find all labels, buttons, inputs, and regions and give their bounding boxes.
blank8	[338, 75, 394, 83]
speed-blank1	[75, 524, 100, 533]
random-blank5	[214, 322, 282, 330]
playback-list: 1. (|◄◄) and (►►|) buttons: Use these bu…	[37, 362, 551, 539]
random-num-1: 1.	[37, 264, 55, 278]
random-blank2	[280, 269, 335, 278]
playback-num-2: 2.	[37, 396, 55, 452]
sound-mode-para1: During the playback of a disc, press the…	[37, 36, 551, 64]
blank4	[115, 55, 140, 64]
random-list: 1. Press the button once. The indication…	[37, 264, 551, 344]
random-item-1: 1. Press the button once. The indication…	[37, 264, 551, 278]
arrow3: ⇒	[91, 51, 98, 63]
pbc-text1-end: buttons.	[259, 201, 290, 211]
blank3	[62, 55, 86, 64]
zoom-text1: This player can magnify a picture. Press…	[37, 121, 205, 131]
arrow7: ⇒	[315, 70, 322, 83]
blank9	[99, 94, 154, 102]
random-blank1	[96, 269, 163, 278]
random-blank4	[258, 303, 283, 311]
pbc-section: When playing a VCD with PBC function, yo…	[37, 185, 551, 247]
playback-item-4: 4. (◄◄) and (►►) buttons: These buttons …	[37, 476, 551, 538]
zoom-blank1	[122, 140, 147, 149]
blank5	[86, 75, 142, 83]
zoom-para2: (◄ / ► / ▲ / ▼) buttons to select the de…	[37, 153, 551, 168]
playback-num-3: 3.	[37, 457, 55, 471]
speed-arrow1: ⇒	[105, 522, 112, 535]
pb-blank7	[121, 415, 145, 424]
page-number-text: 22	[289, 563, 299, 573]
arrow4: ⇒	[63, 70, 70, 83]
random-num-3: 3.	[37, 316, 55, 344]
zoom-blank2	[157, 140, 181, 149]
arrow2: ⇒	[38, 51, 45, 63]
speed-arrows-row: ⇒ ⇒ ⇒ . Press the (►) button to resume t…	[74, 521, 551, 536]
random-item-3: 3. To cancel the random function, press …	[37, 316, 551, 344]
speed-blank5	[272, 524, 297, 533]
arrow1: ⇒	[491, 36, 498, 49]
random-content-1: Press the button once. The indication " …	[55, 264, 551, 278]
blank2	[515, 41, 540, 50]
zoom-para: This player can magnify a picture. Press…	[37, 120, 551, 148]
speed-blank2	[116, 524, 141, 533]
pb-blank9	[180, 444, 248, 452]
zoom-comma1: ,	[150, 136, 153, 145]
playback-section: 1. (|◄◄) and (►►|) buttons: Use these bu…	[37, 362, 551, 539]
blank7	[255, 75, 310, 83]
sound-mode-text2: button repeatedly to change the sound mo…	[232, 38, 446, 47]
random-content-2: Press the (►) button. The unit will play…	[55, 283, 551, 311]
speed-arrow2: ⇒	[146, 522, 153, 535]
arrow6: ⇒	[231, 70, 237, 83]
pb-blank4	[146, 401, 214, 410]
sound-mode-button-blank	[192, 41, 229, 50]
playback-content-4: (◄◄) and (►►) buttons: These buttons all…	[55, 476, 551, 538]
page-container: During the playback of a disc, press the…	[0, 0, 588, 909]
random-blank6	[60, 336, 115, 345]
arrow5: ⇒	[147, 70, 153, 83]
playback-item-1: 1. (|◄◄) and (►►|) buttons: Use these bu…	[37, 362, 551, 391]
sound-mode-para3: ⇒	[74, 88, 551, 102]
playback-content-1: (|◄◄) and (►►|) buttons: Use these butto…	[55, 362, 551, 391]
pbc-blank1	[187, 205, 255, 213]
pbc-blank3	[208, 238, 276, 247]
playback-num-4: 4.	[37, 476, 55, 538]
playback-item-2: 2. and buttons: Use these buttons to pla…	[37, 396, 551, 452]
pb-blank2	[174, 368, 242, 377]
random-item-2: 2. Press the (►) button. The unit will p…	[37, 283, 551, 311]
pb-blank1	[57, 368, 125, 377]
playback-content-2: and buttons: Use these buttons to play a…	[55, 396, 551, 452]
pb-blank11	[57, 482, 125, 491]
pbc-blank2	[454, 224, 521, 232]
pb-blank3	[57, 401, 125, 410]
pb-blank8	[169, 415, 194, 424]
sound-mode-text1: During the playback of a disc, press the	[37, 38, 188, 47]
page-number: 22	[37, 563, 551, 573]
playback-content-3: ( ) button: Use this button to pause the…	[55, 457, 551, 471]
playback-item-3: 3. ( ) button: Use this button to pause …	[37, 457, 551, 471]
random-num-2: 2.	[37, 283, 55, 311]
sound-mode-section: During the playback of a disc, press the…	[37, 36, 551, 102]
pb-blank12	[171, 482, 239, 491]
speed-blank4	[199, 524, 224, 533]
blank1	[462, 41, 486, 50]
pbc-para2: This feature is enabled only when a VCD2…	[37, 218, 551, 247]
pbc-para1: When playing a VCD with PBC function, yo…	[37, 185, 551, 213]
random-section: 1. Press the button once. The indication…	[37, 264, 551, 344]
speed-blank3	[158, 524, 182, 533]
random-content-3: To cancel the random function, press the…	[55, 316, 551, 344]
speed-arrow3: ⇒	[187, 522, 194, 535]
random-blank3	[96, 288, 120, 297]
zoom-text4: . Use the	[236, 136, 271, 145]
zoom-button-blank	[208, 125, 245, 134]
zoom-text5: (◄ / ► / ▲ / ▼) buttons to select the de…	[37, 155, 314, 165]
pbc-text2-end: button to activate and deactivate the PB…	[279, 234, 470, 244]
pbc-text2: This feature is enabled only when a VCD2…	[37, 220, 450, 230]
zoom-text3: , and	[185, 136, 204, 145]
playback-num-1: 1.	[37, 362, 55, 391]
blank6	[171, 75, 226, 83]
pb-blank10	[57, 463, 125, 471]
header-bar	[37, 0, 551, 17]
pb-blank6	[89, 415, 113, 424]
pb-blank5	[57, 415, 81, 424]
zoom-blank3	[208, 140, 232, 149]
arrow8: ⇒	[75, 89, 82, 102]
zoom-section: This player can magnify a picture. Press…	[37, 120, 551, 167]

###

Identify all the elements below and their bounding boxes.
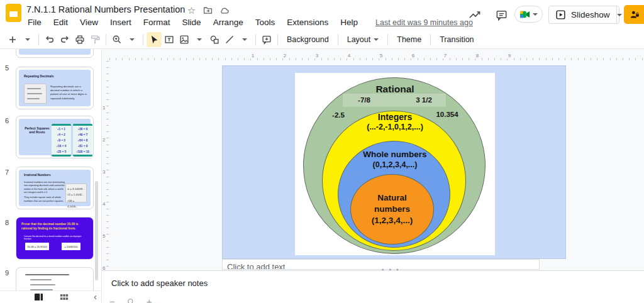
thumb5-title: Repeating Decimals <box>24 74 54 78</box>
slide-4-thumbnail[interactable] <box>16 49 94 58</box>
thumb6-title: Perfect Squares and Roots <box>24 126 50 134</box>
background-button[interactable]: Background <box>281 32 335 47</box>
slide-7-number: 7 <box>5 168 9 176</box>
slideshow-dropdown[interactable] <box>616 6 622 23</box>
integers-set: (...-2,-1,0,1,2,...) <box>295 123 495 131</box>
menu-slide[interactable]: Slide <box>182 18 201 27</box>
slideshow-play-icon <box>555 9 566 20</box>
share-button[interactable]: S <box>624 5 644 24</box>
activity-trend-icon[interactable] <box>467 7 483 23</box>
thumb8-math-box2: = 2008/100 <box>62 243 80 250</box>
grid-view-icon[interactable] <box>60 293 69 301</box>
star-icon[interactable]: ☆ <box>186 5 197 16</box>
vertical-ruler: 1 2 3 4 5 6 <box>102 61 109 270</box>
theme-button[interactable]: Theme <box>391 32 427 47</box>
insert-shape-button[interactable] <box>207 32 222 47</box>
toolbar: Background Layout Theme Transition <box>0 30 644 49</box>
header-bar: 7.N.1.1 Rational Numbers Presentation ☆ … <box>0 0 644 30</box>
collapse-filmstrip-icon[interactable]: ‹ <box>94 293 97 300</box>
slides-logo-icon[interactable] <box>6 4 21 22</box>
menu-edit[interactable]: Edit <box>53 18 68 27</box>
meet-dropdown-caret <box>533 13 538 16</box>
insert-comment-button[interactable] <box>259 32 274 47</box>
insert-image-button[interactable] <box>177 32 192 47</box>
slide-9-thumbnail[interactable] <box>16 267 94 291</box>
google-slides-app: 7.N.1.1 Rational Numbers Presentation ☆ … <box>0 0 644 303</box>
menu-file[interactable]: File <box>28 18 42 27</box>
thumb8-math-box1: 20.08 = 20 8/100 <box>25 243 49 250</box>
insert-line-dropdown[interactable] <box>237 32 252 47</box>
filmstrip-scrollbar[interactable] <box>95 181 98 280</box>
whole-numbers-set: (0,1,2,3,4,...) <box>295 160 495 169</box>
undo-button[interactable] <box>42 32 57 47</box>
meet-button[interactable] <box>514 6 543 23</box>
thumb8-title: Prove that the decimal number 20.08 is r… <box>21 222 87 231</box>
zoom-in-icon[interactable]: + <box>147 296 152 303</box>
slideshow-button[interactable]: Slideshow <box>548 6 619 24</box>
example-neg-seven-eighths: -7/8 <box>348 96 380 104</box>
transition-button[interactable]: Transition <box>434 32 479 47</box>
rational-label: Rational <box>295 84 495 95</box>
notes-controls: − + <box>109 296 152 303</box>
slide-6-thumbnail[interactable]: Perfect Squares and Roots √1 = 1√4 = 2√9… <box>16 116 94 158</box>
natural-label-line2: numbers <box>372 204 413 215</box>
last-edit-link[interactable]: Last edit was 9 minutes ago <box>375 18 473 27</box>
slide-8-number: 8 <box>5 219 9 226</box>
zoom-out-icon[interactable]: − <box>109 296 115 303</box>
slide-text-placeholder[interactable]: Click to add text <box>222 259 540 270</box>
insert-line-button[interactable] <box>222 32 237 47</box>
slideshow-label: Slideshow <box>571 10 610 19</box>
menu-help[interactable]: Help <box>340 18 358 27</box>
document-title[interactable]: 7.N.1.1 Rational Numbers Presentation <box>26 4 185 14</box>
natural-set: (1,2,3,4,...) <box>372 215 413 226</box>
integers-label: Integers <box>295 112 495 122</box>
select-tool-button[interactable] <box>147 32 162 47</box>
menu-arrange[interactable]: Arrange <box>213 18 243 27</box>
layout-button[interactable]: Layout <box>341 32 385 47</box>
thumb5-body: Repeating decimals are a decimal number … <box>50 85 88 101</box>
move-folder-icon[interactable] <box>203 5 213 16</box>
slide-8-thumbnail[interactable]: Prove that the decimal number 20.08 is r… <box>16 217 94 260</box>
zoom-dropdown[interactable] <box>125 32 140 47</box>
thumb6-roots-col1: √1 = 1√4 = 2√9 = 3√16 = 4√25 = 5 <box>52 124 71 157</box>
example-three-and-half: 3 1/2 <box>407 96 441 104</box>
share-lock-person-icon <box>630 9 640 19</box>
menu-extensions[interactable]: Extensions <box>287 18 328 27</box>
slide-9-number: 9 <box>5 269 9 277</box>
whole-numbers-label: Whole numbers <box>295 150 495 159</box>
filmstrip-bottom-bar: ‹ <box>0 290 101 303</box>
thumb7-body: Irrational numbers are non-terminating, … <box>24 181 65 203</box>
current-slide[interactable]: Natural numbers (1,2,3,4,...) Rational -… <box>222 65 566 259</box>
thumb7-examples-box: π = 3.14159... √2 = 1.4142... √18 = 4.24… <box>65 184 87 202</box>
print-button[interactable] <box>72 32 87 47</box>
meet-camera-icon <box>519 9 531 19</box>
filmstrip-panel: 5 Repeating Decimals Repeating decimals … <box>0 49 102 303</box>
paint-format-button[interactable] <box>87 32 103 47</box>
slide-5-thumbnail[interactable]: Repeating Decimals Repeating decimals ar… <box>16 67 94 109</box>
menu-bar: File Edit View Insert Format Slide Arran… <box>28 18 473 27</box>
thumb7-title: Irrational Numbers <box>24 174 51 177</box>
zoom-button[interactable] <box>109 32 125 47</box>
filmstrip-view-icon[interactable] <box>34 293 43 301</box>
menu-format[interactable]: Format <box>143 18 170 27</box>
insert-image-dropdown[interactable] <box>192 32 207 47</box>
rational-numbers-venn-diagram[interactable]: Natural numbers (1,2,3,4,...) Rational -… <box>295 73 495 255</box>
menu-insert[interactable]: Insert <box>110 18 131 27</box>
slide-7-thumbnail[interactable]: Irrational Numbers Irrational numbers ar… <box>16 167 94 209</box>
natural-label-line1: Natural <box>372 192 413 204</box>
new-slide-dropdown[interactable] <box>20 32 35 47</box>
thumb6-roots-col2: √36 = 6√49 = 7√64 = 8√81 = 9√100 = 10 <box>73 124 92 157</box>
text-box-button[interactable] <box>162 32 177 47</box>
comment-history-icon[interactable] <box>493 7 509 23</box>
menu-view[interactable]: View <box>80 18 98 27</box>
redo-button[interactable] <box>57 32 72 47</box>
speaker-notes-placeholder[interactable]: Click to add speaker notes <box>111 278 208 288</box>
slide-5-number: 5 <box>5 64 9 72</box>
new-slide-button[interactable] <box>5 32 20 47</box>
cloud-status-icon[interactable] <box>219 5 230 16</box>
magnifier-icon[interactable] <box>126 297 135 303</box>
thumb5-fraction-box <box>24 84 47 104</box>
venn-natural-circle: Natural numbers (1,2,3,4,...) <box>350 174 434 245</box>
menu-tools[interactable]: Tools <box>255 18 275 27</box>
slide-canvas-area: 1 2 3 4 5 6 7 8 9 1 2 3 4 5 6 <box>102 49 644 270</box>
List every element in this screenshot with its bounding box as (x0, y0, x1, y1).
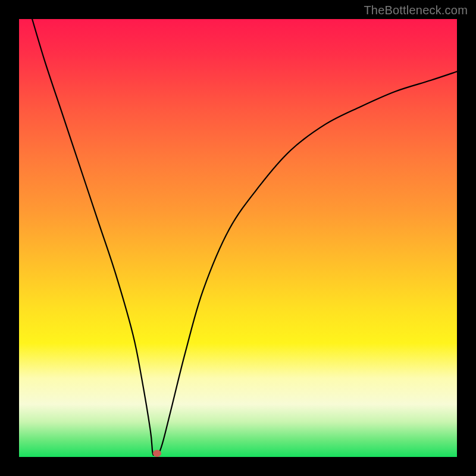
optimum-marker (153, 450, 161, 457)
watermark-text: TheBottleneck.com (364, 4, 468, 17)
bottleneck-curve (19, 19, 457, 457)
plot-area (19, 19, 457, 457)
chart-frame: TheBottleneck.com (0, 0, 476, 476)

###

If a line in the listing has "File" in it, report that line.

menu-file[interactable]: File <box>28 18 42 27</box>
menu-bar: File Edit View Insert Format Slide Arran… <box>28 18 473 27</box>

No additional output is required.